Abercrombie & Fitch is one of the leading clothing companies in the world. They manufacture

and sell apparel that target the 18-24 year old demographic who represent the “All-American

Look.” Many people argue about the definition of what is “All-American,” since the United

States continues to evolve and include many different cultures and races. Abercrombie & Fitch

has been successful for over 100 years, but recently has come under constant scrutiny about its

hiring practices.

Company Overview

Abercrombie & Co. was founded by David Abercrombie on June 4, 1892. In 1900, Ezra Fitch

joined the company and it then became known as Abercrombie & Fitch. Since the very

beginning, the two did not see eye to eye on the direction that they wanted to take the company.

Abercrombie wanted to sell outdoors gear and apparel, while Fitch wanted to sell more

mainstream clothing. After years of feuding, Abercrombie left the company in 1907.

Despite his departure, the company continued to grow without Abercrombie. Fitch still kept the

outdoor feel of the company – a campfire was burning in one corner of the store. He also sold

hunting, fishing, and camping gear, but also sold clothing for the average person.

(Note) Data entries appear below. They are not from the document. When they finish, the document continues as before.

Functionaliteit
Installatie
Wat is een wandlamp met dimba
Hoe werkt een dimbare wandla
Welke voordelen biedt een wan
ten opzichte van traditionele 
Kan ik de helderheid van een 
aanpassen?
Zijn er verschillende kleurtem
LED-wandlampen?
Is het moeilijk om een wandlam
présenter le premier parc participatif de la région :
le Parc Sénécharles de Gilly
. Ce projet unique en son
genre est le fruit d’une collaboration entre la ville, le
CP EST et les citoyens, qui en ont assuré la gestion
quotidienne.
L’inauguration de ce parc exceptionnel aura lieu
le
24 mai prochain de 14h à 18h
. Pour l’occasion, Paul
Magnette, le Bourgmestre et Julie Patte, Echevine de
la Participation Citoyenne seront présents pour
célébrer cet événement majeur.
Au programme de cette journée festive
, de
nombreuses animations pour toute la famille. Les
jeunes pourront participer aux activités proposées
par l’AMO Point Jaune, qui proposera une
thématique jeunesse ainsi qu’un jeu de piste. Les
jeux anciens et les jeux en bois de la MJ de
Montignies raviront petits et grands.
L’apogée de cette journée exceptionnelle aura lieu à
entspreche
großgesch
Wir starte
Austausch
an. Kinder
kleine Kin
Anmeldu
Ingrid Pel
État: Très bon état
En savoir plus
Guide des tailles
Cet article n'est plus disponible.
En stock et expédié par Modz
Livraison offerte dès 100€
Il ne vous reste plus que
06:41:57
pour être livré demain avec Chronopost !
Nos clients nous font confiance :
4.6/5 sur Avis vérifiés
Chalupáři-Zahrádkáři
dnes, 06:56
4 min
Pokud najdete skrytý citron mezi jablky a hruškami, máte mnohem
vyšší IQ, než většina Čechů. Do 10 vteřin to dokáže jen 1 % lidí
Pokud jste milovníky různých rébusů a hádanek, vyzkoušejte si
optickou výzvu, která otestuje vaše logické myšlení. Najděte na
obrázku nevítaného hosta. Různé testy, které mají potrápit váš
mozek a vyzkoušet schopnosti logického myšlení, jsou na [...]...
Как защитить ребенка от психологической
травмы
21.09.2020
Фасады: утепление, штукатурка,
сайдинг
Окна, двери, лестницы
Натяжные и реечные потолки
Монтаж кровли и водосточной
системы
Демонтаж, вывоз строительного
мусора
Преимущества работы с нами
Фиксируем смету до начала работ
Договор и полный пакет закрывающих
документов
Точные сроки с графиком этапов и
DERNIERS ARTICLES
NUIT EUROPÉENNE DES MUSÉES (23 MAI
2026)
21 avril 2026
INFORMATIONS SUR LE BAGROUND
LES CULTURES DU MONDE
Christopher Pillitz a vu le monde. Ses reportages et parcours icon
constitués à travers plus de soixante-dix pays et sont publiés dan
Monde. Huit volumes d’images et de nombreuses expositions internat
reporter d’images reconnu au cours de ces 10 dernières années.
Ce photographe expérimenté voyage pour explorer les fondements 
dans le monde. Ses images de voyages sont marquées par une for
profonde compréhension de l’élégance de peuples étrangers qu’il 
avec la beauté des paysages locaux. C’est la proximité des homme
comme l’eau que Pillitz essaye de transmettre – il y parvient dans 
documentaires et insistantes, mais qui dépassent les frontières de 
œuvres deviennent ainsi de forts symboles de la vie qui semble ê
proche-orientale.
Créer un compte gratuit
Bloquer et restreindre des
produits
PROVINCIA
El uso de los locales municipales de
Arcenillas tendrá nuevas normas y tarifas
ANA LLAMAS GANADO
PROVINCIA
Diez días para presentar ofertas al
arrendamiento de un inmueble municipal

In 1909, Abercrombie & Fitch started a mail-order catalog. The 456 page catalog was mailed out

to 50,000 customers, and included many of the same items that were sold in the store. In addition

to merchandise, the catalog included articles and advice columns. Although the cost of the

catalog almost caused the company to claim bankruptcy, it was an effective marketing tool and

increased their sales.

The company kept expanding and opening up stores in a few different locations. A flagship store

was opened in 1917 on Madison Avenue in New York. At the time, this was their largest store.

In the basement there was a shooting range, on the mezzanine there were items for skiing,

archery, and lawn games. The second through the fifth floors were reserved for clothing that was

suitable for any climate or terrain. On the sixth floor, there was a picture gallery and a bookstore

that was mainly about sporting themes, a watch repair area and a golf school. There was a

professional on hand to assist customers with any questions that they had about a particular sport.

The seventh floor included a gun room, stuffed game heads, and several hundred shot guns and

rifles. The eighth floor was all about fishing, camping, and boating.

Ezra Fitch retired from the company in 1929. Even with his departure and under new ownership,

Abercrombie & Fitch continued to expand. Abercrombie & Fitch began opening stores in

shopping malls across the country. These included malls in Chicago, San Francisco, and New

Jersey. Although sales remained constant for several years, in the 1960s they saw a decline. In

1977, Abercrombie & Fitch claimed bankruptcy. This coincidentally occurred the same year that

modern competitor American Eagle began their business.

Even though they were suffering financially, Abercrombie & Fitch continued to operate for the

next several years. In 1988, clothing giant The Limited Inc. acquired the distressed company.

They re-launched Abercrombie & Fitch with a new look and sales strategy.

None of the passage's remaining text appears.